The treatment resulted in the prisoner to lose the psyche to seek revenge. Robert experiences his colleagues' suffering. However, he impassively merged them with the oppressors to the same. The oppressors to his examination were equally vulnerable, complicated, and unpredictable. Perhaps the oppressors were volunteer leaders from the prisoners; they are all analyzed in the memoir.

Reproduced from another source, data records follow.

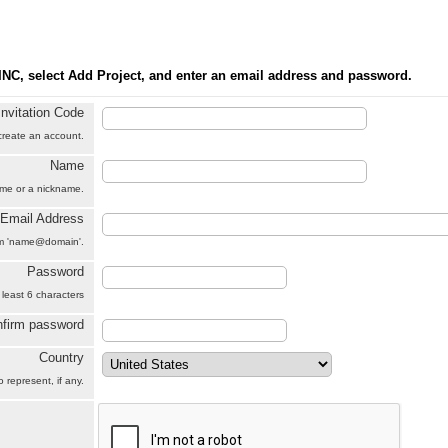
INC, select Add Project, and enter an email address and password.
Invitation Code
 create an account.
Name
name or a nickname.
Email Address
orm 'name@domain'.
Password
 least 6 characters
firm password
Country
 represent, if any.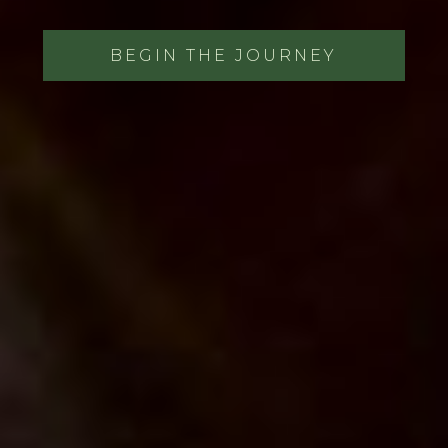
BEGIN THE JOURNEY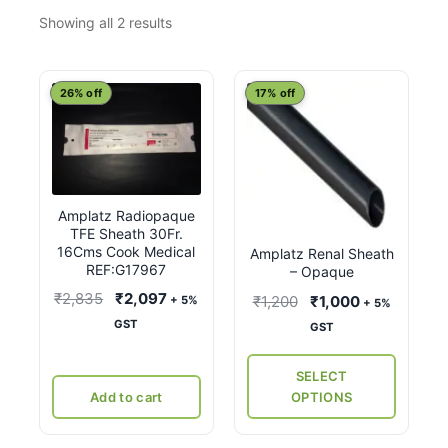
Sorted
Showing all 2 results
by
latest
This
26% off
17% off
product
has
multiple
variants.
Amplatz Radiopaque
The
TFE Sheath 30Fr.
options
16Cms Cook Medical
Amplatz Renal Sheath
may
REF:G17967
– Opaque
be
Original
Current
₹
2,835
₹
2,097
Original
Current
₹
1,200
₹
1,000
+ 5%
+ 5%
chosen
price
price
price
price
GST
GST
on
was:
is:
was:
is:
the
₹2,835.
₹2,097.
₹1,200.
₹1,000.
SELECT
product
Add to cart
OPTIONS
page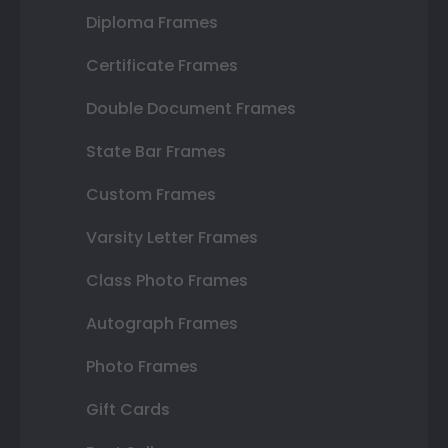
Diploma Frames
Certificate Frames
Double Document Frames
State Bar Frames
Custom Frames
Varsity Letter Frames
Class Photo Frames
Autograph Frames
Photo Frames
Gift Cards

In ″The War″ Memoir by Marguerite Duras is Robert antelme′s wife. She is awaiting his return. Once he is back, she looks at the way she describes the way he eats (p.60-61) it was animalistic, and this is one of the many things that changed about him due to the maltreatment of humans in camps
The treatment of the prisoners resulted in losing psyche to offer food to the victim who shows changes. For example, Robert, after release, ended up having increased fever as hunger worsened. The wife was worried if he would be back to normal and eve herself lose appetite. The doctors decide to offer some food and therefore had to be offered all the kinds of food in a gradually increased proportion. Robert eats for a while without having any change and even worried about keeping on eating with no visible changes. The process of recovery involved eating like it is a duty.
The memoir describes how the arrest of Marguerite's husband leads to losing her psyche in activist activities. Robert, a French resistance activist, was arrested, and the wife is left desperate to receive news of his whereabouts. The crimes of the war reports received by the prisoner who was the activist reduce their psyche. The escalating debate resulted in the summing up of a complex description of the betrayal, pain, fear, and the power of losing the loved ones. There is a bombing that happens in the first weeks after the release of the detainees. There is a depiction of tortures, murders, and betrayal troubles encountered in world war II.

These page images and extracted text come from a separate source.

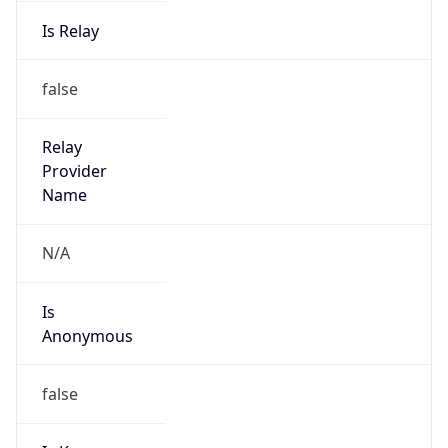
Is Relay
false
Relay
Provider
Name
N/A
Is
Anonymous
false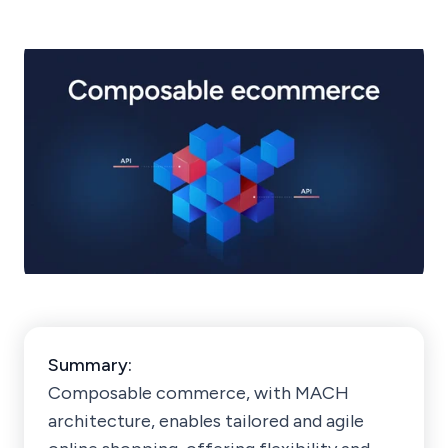
Summary:
Composable commerce, with MACH
architecture, enables tailored and agile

The war presents the effects of the arrest of Durra's wife in losing the psyche on waiting for the husband. She tries to engage herself in working through documenting the refugees and deportees from Paris. However, the visions of the husband gunned, and in a ditch awaiting death could not leave her.
The treatment of the prisoners in the concentration camps resulted in extreme slowness in their progress. This was evident during the time Duras engages in the collection of information from the prisoners. The prisoners spent a lot of time in getting off the trucks to arrive at the identity check. The prisoners seemed weary and in critical condition.

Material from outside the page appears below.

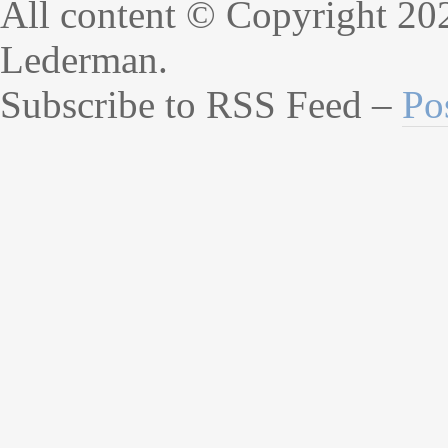
All content © Copyright 20
Lederman.
Subscribe to RSS Feed –
Po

After their liberation, the prisoners reduce their psyche in activist activities—the violence they experience in the concentration camps shifts to finding ways to avoid the occurrence of crimes. For example, in a center where Duras was working, she encounters a priest who returns a German orphan to the center.
The memoir offers a description of the fundamental and powerful message of human nature. The allusion and the stories depict how moral viewpoints are related to the war tragedy. Their skin of Robert depicts the starvation experienced, and their joints rubbed off to look bonny. He also experiences a Jewish girl who removes her reproductive organs. He also loses her young sister, who dies after relies on as a result of the due to the terrible treatment and dies on Armistice Day. This altogether cuts off the psyche of Robert in the hope of living and engaging in activism.
Work Cited
Antelme, Robert. The human race. Northwestern University Press, 1998.
Booth, Mark. "On the Origins and Definitions of Camp." Camp: Queer aesthetics and the performing subject: A reader (1999): 66.
Duras, Marguerite. "The War: A Memoir, trans." Bray B. New York: Pantheon (1986).
Levi, Primo. If this is a man/the truce. Hachette UK, 2014.